(Beginning of PROVIDED INFORMATION)
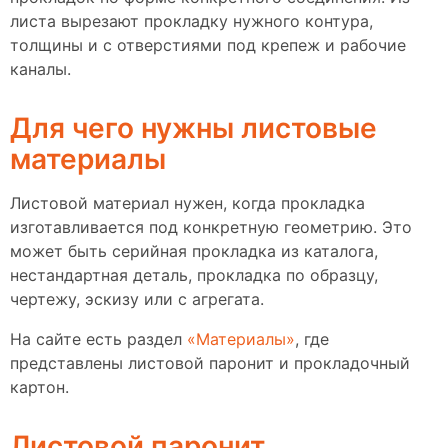
листа вырезают прокладку нужного контура,
толщины и с отверстиями под крепеж и рабочие
каналы.
Для чего нужны листовые
материалы
Листовой материал нужен, когда прокладка
изготавливается под конкретную геометрию. Это
может быть серийная прокладка из каталога,
нестандартная деталь, прокладка по образцу,
чертежу, эскизу или с агрегата.
На сайте есть раздел
«Материалы»
, где
представлены листовой паронит и прокладочный
картон.
Листовой паронит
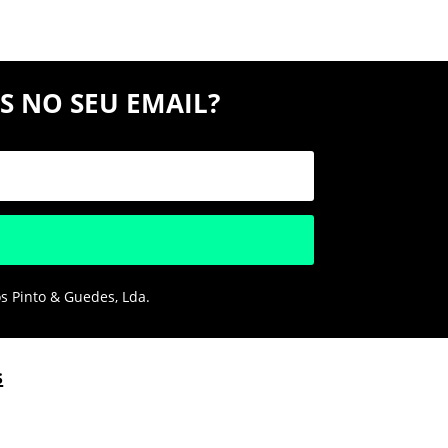
S NO SEU EMAIL?
os Pinto & Guedes, Lda.
s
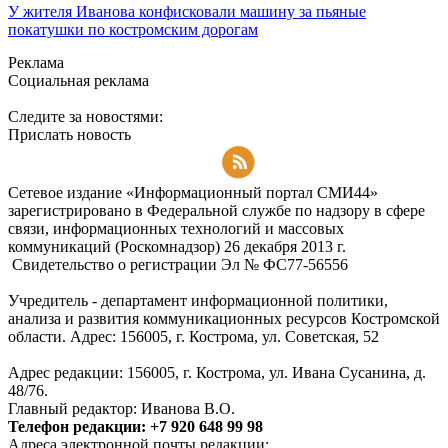
У жителя Иванова конфисковали машину за пьяные
покатушки по костромским дорогам
Реклама
Социальная реклама
Следите за новостями:
Прислать новость
Подписаться на RSS-новости
Сетевое издание «Информационный портал СМИ44»
зарегистрировано в Федеральной службе по надзору в сфере
связи, информационных технологий и массовых
коммуникаций (Роскомнадзор) 26 декабря 2013 г.
Свидетельство о регистрации Эл № ФC77-56556
Учредитель - департамент информационной политики,
анализа и развития коммуникационных ресурсов Костромской
области. Адрес: 156005, г. Кострома, ул. Советская, 52
Адрес редакции: 156005, г. Кострома, ул. Ивана Сусанина, д.
48/76.
Главный редактор: Иванова В.О.
Телефон редакции: +7 920 648 99 98
Адреса электронной почты редакции:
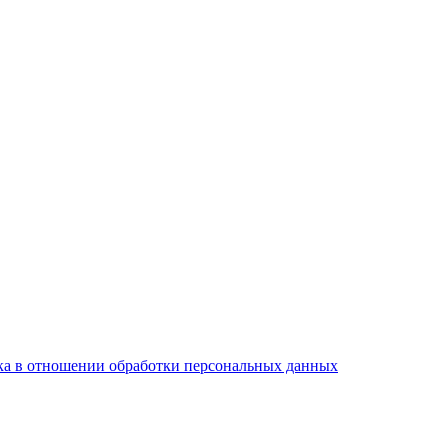
а в отношении обработки персональных данных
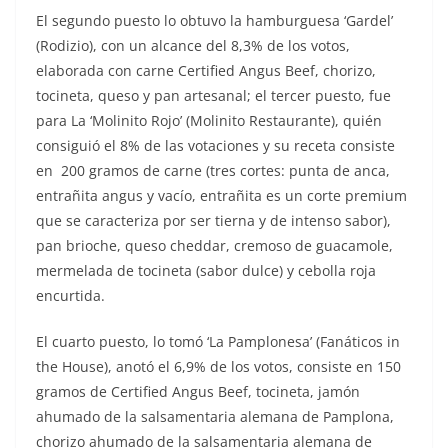
El segundo puesto lo obtuvo la hamburguesa ‘Gardel’
(Rodizio), con un alcance del 8,3% de los votos,
elaborada con carne Certified Angus Beef, chorizo,
tocineta, queso y pan artesanal; el tercer puesto, fue
para La ‘Molinito Rojo’ (Molinito Restaurante), quién
consiguió el 8% de las votaciones y su receta consiste
en 200 gramos de carne (tres cortes: punta de anca,
entrañita angus y vacío, entrañita es un corte premium
que se caracteriza por ser tierna y de intenso sabor),
pan brioche, queso cheddar, cremoso de guacamole,
mermelada de tocineta (sabor dulce) y cebolla roja
encurtida.
El cuarto puesto, lo tomó ‘La Pamplonesa’ (Fanáticos in
the House), anotó el 6,9% de los votos, consiste en 150
gramos de Certified Angus Beef, tocineta, jamón
ahumado de la salsamentaria alemana de Pamplona,
chorizo ahumado de la salsamentaria alemana de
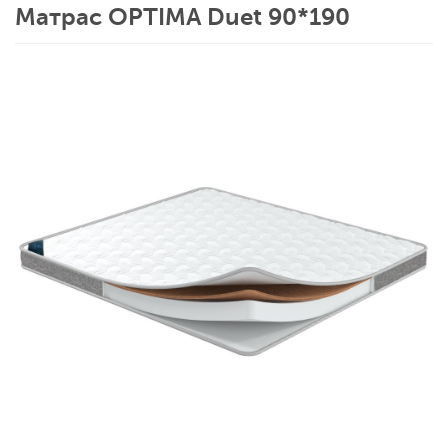
Матрас OPTIMA Duet 90*190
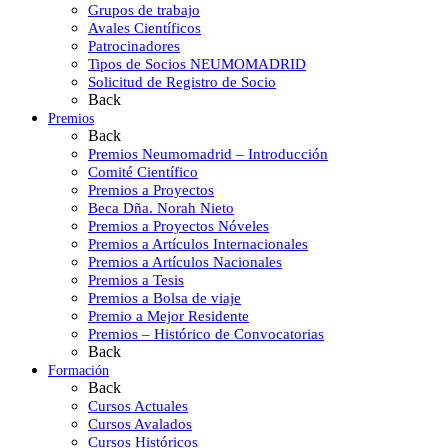
Grupos de trabajo
Avales Científicos
Patrocinadores
Tipos de Socios NEUMOMADRID
Solicitud de Registro de Socio
Back
Premios
Back
Premios Neumomadrid – Introducción
Comité Científico
Premios a Proyectos
Beca Dña. Norah Nieto
Premios a Proyectos Nóveles
Premios a Artículos Internacionales
Premios a Artículos Nacionales
Premios a Tesis
Premios a Bolsa de viaje
Premio a Mejor Residente
Premios – Histórico de Convocatorias
Back
Formación
Back
Cursos Actuales
Cursos Avalados
Cursos Históricos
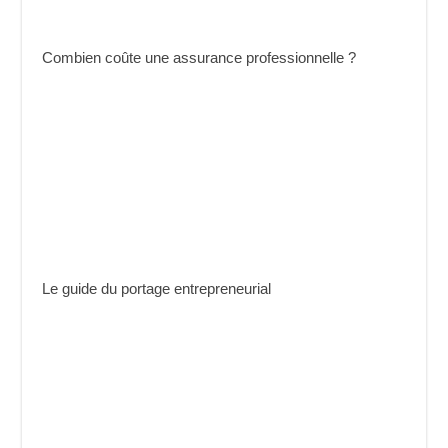
Combien coûte une assurance professionnelle ?
Le guide du portage entrepreneurial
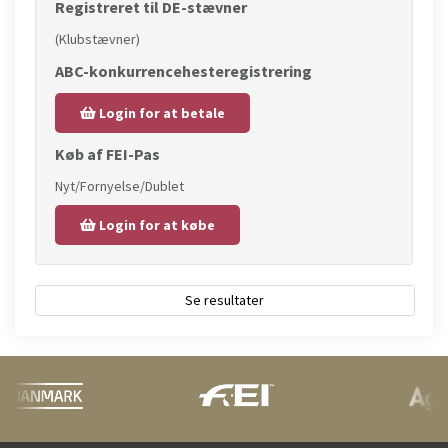
Registreret til DE-stævner
(Klubstævner)
ABC-konkurrencehesteregistrering
Login for at betale
Køb af FEI-Pas
Nyt/Fornyelse/Dublet
Login for at købe
Se resultater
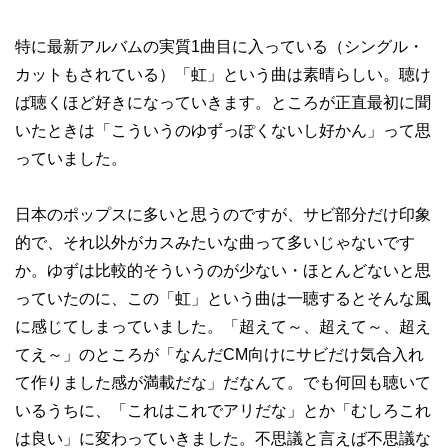
特に最新アルバムの実質1曲目に入っている（シングル・
カットもされている）「虹」という曲は素晴らしい。聴け
ば聴くほど好きになっていきます。ところが正直最初に聞
いたときは「こういうのゆずっぽくないし好かん」って思
っていました。
日本のポップスに多いと思うのですが、サビ部分だけ印象
的で、それ以外がカスみたいな曲って多いじゃないです
か。ゆずは比較的そういうのが少ない・ほとんどないと思
っていたのに、この「虹」という曲は一聴するとそんな風
に感じてしまっていました。「超えて～、超えて～、超え
てえ～」のところが「なんだCM向けにサビだけ気合入れ
て作りました感が満載だな」だなんて。でも何回も聴いて
いるうちに、「これはこれでアリだな」とか「むしろこれ
は良い」に変わっていきました。不思議と言えば不思議な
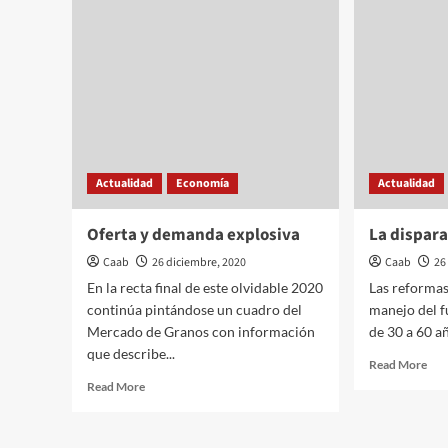
IPCVA
imp
Actualidad
Economía
Actualidad
Oferta y demanda explosiva
La dispar
Caab
26 diciembre, 2020
Caab
26
En la recta final de este olvidable 2020
Las reformas 
continúa pintándose un cuadro del
manejo del f
Mercado de Granos con información
de 30 a 60 añ
que describe...
Rea
Read More
mor
Read
Read More
abo
more
La
about
dis
Oferta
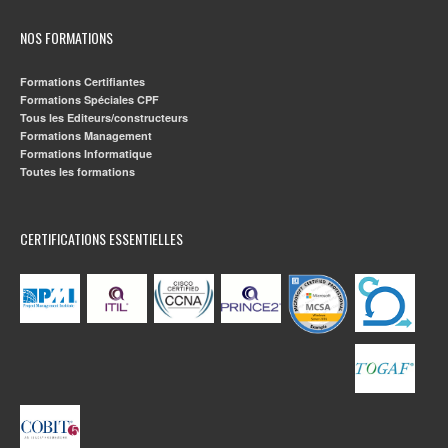
NOS FORMATIONS
Formations Certifiantes
Formations Spéciales CPF
Tous les Editeurs/constructeurs
Formations Management
Formations Informatique
Toutes les formations
CERTIFICATIONS ESSENTIELLES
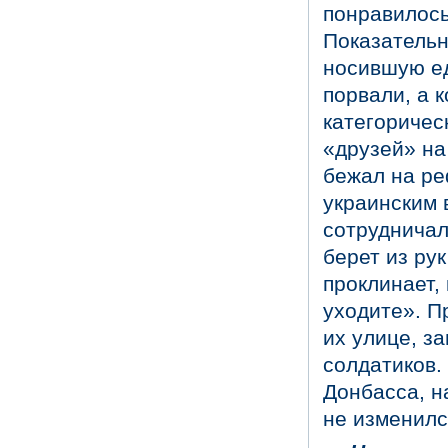
понравилось
Показательн
носившую ед
порвали, а 
категоричес
«друзей» на 
бежал на ре
украинским 
сотрудничал
берет из рук
проклинает, 
уходите». П
их улице, з
солдатиков.
Донбасса, н
не изменилс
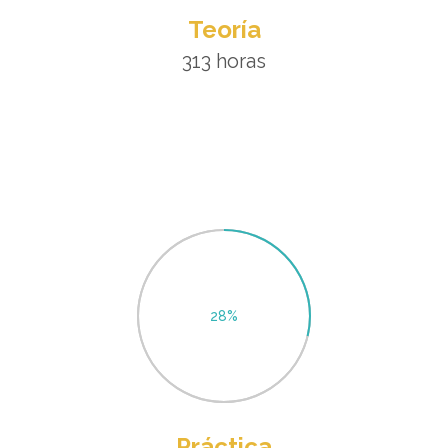
Teoría
313 horas
29
%
Práctica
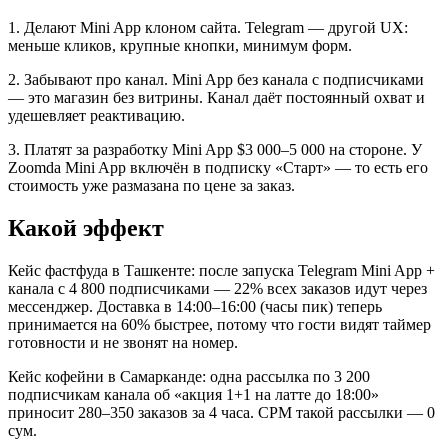
1. Делают Mini App клоном сайта. Telegram — другой UX:
меньше кликов, крупные кнопки, минимум форм.
2. Забывают про канал. Mini App без канала с подписчиками
— это магазин без витрины. Канал даёт постоянный охват и
удешевляет реактивацию.
3. Платят за разработку Mini App $3 000–5 000 на стороне. У
Zoomda Mini App включён в подписку «Старт» — то есть его
стоимость уже размазана по цене за заказ.
Какой эффект
Кейс фастфуда в Ташкенте: после запуска Telegram Mini App +
канала с 4 800 подписчиками — 22% всех заказов идут через
мессенджер. Доставка в 14:00–16:00 (часы пик) теперь
принимается на 60% быстрее, потому что гости видят таймер
готовности и не звонят на номер.
Кейс кофейни в Самарканде: одна рассылка по 3 200
подписчикам канала об «акция 1+1 на латте до 18:00»
приносит 280–350 заказов за 4 часа. CPM такой рассылки — 0
сум.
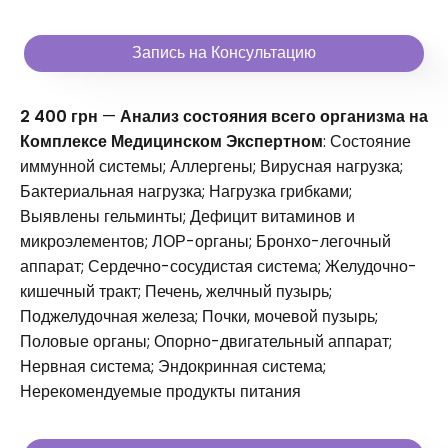
Запись на Консультацию
2 400 грн
—
Анализ состояния всего организма на
Комплексе Медицинском Экспертном
: Состояние
иммунной системы; Аллергены; Вирусная нагрузка;
Бактериальная нагрузка; Нагрузка грибками;
Выявлены гельминты; Дефицит витаминов и
микроэлементов; ЛОР-органы; Бронхо-легочный
аппарат; Сердечно-сосудистая система; Желудочно-
кишечный тракт; Печень, желчный пузырь;
Поджелудочная железа; Почки, мочевой пузырь;
Половые органы; Опорно-двигательный аппарат;
Нервная система; Эндокринная система;
Нерекомендуемые продукты питания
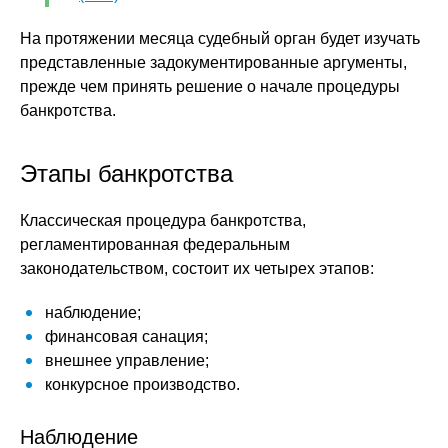
На протяжении месяца судебный орган будет изучать
представленные задокументированные аргументы,
прежде чем принять решение о начале процедуры
банкротства.
Этапы банкротства
Классическая процедура банкротства,
регламентированная федеральным
законодательством, состоит их четырех этапов:
наблюдение;
финансовая санация;
внешнее управление;
конкурсное производство.
Наблюдение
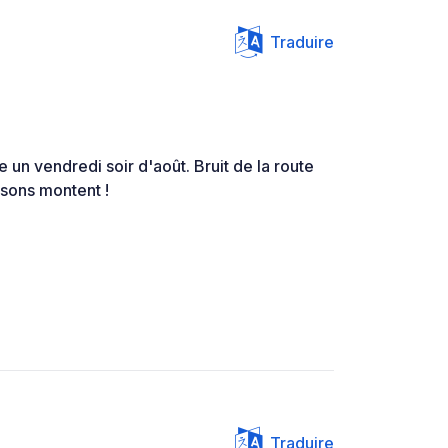
Traduire
un vendredi soir d'août. Bruit de la route
 sons montent !
Traduire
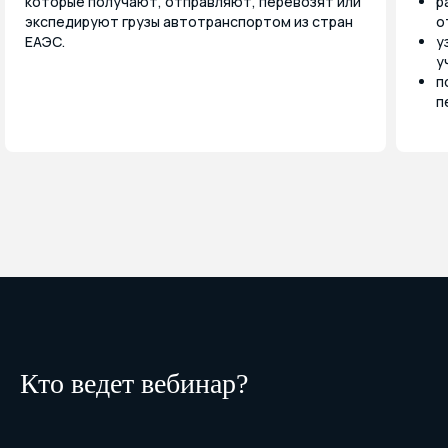
которые получают, отправляют, перевозят или
р
экспедируют грузы автотранспортом из стран
о
ЕАЭС.
у
у
п
п
Кто ведет вебинар?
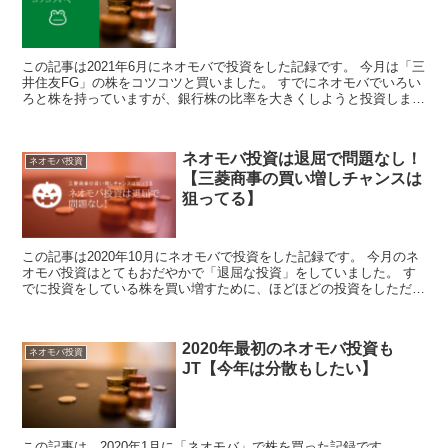
この記事は2021年6月にネオモバで投資をした記録です。 今月は「三
井住友FG」の株をコツコツと買いました。 すでにネオモバでいろい
ろと株を持っていますが、銀行株の比率を大きくしようと投資しまし
た。 一気に状況を変えようと思っているわけでは...
ネオモバ投資は退屈で問題なし！
ネオモバ投資
【三菱商事の買い増しチャンスは
狙ってる】
この記事は2020年10月にネオモバで投資をした記録です。 今月のネ
オモバ投資はとてもおだやかで「退屈な投資」をしていました。 す
でに投資をしている株を買い増すために、ほどほどの投資をしただけ
の1か月でした。 劇的に評価資産が増えるようなこ...
2020年最初のネオモバ投資も
ネオモバ投資
JT【今年は分散もしたい】
この記事は、2020年1月に「ネオモバ」で株を買った記録です。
(End of PROVIDED INFORMATION)
→ WORK ITEM
Without the pictures, give again exactly the lines above starting at the line containing "Formations Management" and ending at the line containing "Донбасса, н".

→ ANSWER BOX
Formations Management
Formations Informatique
Toutes les formations
CERTIFICATIONS ESSENTIELLES
понравилось
Показательн
носившую ед
порвали, а 
категоричес
«друзей» на 
бежал на ре
украинским 
сотрудничал
берет из рук
проклинает, 
уходите». П
их улице, з
солдатиков.
Донбасса, н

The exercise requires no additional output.